▸ **Work to be completed**
Please copy every line of the data in which the string "vergessen" appears.

▸ **Material provided**
━━━━━━━━
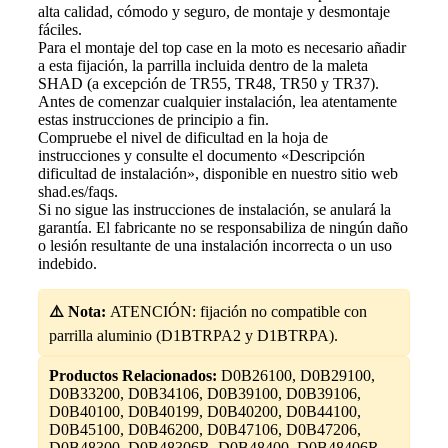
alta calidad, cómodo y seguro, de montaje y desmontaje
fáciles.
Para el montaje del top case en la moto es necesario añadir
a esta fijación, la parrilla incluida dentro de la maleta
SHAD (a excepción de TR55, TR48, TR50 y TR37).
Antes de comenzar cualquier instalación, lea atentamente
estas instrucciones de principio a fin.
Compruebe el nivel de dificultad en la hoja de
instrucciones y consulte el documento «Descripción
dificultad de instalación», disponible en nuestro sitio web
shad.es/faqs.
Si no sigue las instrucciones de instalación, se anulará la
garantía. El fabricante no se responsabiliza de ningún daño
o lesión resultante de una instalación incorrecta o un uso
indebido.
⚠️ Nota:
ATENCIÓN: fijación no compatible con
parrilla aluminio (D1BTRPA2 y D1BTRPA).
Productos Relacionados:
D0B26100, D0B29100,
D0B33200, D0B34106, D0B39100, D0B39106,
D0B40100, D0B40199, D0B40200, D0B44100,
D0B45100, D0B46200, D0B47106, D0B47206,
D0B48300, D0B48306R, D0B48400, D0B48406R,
━━━━━━━━
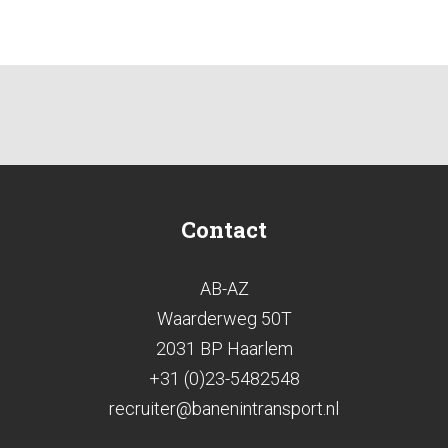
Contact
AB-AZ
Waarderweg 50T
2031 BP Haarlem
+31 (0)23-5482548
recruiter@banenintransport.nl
━━━━━━━━
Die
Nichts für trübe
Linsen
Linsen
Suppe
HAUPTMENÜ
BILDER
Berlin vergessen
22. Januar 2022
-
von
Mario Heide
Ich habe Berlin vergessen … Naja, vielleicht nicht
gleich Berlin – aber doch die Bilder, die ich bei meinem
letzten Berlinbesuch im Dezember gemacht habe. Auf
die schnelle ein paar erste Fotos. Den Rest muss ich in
━━━━━━━━
▸ **Output of the task**
Berlin vergessen
Ich habe Berlin vergessen … Naja, vielleicht nicht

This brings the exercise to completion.